You should carefully consider the available options and their advantages and disadvantages before proceeding.

This method of selling numismatic items has increased in popularity rapidly since the late 1990's. The leading Internet auction company for collectibles is eBay (, although there are others that you may also want to consider. (See the PNNA links page.)


  • Potential for good prices realized without paying large commissions.

  • Access to a large and growing audience of collectors that use the Internet.

  • Buyers can rapidly search for items of interest out of millions of items for sale.

  • Much easier to sell certain items, such as tokens and medals, that are not of interest to local buyers.

  • "Feedback" mechanism keeps most buyers and sellers honest. (Although eBay has stopped allowing sellers to leave negative feedback for buyers.)

  • Payment is generally secure and convenient thanks to services such as PayPal.


  • You must handle arrangements for payment and shipment of items sold, and be on alert for possible fraud and dishonesty. Electronic forms of payment (now required on eBay) are vulnerable to buyer claims (e.g., item not received or not as described). For higher priced items, you are likely better off dealing with a major numismatic firm or auction house.

  • Your chances of success are greatly reduced if you don't have the experience and knowledge to properly describe and grade your numismatic items, or if you don't have much positive "feedback" from prior transactions. Good photographs or scans are essential!

  • You may need to obtain a business license, collect sales taxes, etc. Also, eBay is now requiring sellers to adopt certain professional business practices such as accepting electronic forms of payment and returns for items "significantly not as described."

  • The total fees, especially with electronic forms of payment, can easily be 10% or higher, especially on lower priced items. There are also significant fees for having reserve bids and/or high opening bids. Also, listing fees are usually not refunded for unsold items, or you only get a refund if the item sells on the second attempt.

  • The short duration of auctions (typically 7 days) can sometimes make selling "hit or miss." Longer listing durations may be available for fixed price items.

  • May not work well or may be too time consuming for large quantities of common items.


  • Consider building up some positive "feedback" from buying before you try selling.

  • Limit the number of items you sell online, concentrating mostly on interesting, unusual or rare items that may be difficult to sell locally for a good price.

  • Get help from experienced collectors in describing and grading your coins, or use a third-party grading service for valuable items. (Certified coins sell better than "raw" coins.) You may also want to seriously consider consigning your items to persons who sell online as a business.

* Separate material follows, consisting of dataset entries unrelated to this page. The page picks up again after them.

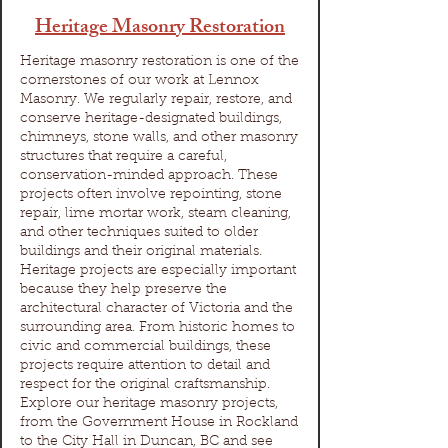
Heritage Masonry Restoration
Heritage masonry restoration is one of the
cornerstones of our work at Lennox
Masonry. We regularly repair, restore, and
conserve heritage-designated buildings,
chimneys, stone walls, and other masonry
structures that require a careful,
conservation-minded approach. These
projects often involve repointing, stone
repair, lime mortar work, steam cleaning,
and other techniques suited to older
buildings and their original materials.
Heritage projects are especially important
because they help preserve the
architectural character of Victoria and the
surrounding area. From historic homes to
civic and commercial buildings, these
projects require attention to detail and
respect for the original craftsmanship.
Explore our heritage masonry projects,
from the Government House in Rockland
to the City Hall in Duncan, BC and see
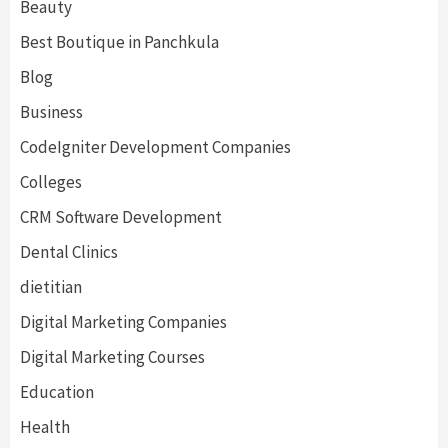
Beauty
Best Boutique in Panchkula
Blog
Business
CodeIgniter Development Companies
Colleges
CRM Software Development
Dental Clinics
dietitian
Digital Marketing Companies
Digital Marketing Courses
Education
Health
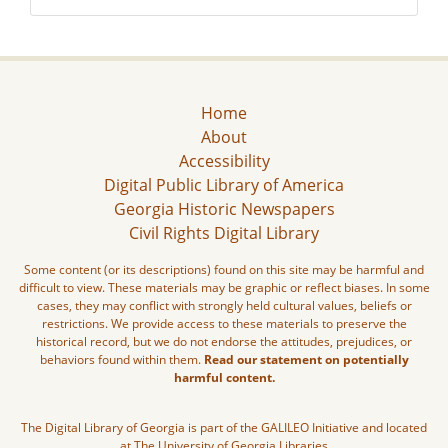
Home
About
Accessibility
Digital Public Library of America
Georgia Historic Newspapers
Civil Rights Digital Library
Some content (or its descriptions) found on this site may be harmful and
difficult to view. These materials may be graphic or reflect biases. In some
cases, they may conflict with strongly held cultural values, beliefs or
restrictions. We provide access to these materials to preserve the
historical record, but we do not endorse the attitudes, prejudices, or
behaviors found within them.
Read our statement on potentially
harmful content.
The Digital Library of Georgia is part of the GALILEO Initiative and located
at The University of Georgia Libraries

  • Avoid high starting bids and reserves; also avoid high shipping charges.

  • Be aware of all the rules and policies of the online companies you're dealing with.

  • Be sure to ship items with delivery confirmation and/or insurance. If you sell internationally (almost a must for world coins), be aware of customs forms and regulations.

  • Unless you're an established dealer who does a lot of advertising, it's best not to sell numismatic items on your own web site, as you probably won't get much traffic.

  • Use a P.O. Box or Private Mail Box for your business activities. Even though eBay no longer allows you to state that you accept cash, checks or money orders, some customers will still want to use those payment methods, plus you'll need a return address in any case.